Given records START

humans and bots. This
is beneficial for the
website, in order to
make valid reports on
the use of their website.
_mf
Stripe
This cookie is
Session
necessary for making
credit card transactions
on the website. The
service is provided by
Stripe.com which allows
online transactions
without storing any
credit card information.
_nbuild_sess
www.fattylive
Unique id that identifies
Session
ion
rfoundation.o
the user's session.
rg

Given records END

▶ [Task to carry out] Copy out each line of the data that includes the string "card".

▶ [Response to this task]
credit card transactions
credit card information.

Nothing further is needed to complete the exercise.